Y la batalla continuó cada vez que estaba frente a un espejo; se sacaba los lentes y así era más fácil digerir el paso del tiempo. Una mañana, la vida se impuso, como lo hace siempre por otra parte, y los lentes de Pilar se rompieron.

No fue sólo cuestión de hacer un par de nuevos; fue un hecho simple, hasta nimio que la hizo reflexionar. Sabía que ya no podía no usar los lentes, si quería ver bien. Sabía que los necesitaba, y su ausencia, aunque temporal, hizo que entendiese que hay que amigarse con las necesidades, aunque sean poco agradables.

Entendió por fin que el espejo no tenía la culpa del paso del tiempo, ¿quién la tiene por otra parte? Entendió que para ver bien necesita anteojos y que nada ganaba con evadir una imagen —su imagen— evitando mirarse.

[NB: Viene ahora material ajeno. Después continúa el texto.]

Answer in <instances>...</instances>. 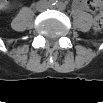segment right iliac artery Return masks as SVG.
Segmentation results:
<instances>
[{
	"label": "right iliac artery",
	"instance_id": "right-iliac-artery-1",
	"mask_svg": "<svg viewBox=\"0 0 103 103\" xmlns=\"http://www.w3.org/2000/svg\"><path fill=\"white\" fill-rule=\"evenodd\" d=\"M50 4H51V5H56V4H57V0H51V1H50Z\"/></svg>",
	"mask_w": 103,
	"mask_h": 103
}]
</instances>
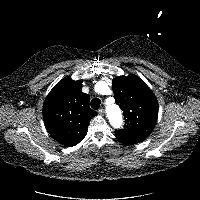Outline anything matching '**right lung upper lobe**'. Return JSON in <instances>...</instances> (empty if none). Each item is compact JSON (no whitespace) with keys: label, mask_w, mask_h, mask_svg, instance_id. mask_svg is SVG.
Masks as SVG:
<instances>
[{"label":"right lung upper lobe","mask_w":200,"mask_h":200,"mask_svg":"<svg viewBox=\"0 0 200 200\" xmlns=\"http://www.w3.org/2000/svg\"><path fill=\"white\" fill-rule=\"evenodd\" d=\"M82 80L62 79L48 94L43 105L47 131L64 146L77 145L87 134L96 112L90 109L89 95L81 90Z\"/></svg>","instance_id":"obj_1"}]
</instances>
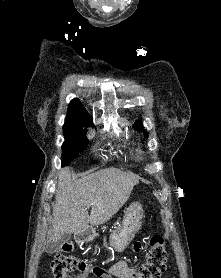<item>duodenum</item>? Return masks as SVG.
Returning <instances> with one entry per match:
<instances>
[{
	"mask_svg": "<svg viewBox=\"0 0 221 278\" xmlns=\"http://www.w3.org/2000/svg\"><path fill=\"white\" fill-rule=\"evenodd\" d=\"M91 234V229L90 228H86L85 230L79 232L77 235H76V240L79 242V243H83L86 241V239L90 236Z\"/></svg>",
	"mask_w": 221,
	"mask_h": 278,
	"instance_id": "1",
	"label": "duodenum"
}]
</instances>
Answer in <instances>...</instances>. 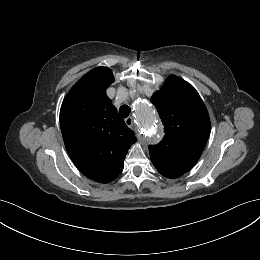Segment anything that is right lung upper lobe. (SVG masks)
Segmentation results:
<instances>
[{"mask_svg": "<svg viewBox=\"0 0 260 260\" xmlns=\"http://www.w3.org/2000/svg\"><path fill=\"white\" fill-rule=\"evenodd\" d=\"M113 82L109 68L92 69L71 88L60 110V127L71 160L82 174L99 183L118 177L128 149L136 142L106 94Z\"/></svg>", "mask_w": 260, "mask_h": 260, "instance_id": "cb5924a9", "label": "right lung upper lobe"}]
</instances>
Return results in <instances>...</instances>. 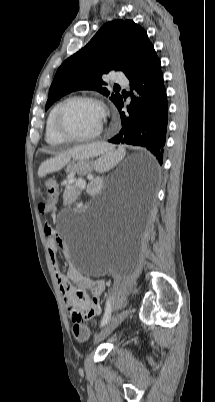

Sin embargo, lo más importante que entendió Pilar fue que ella era mucho más que la imagen que el espejo devolviese. Que el tiempo pasa, nos miremos o no, y que lo mejor de uno es precisamente aquello que no se refleja en un espejo. Que no está mal necesitar lentes y mejor aún llevarlos con gracia. Que hay que aprender que el tiempo nos va cambiando y saber convivir con ello.

Y entonces, en un gran acto de valentía íntima, decidió mirarse por dentro con los mejores lentes, los de mayor graduación, que no son otros que los ojos del alma. Y descubrió que esa persona que veía seguía mereciendo mirarse bien al espejo.

A partir de ese día, y como sucede entre las personas muchas veces, se reencontraron, pero desde otro lugar, y se volvieron a reconocer.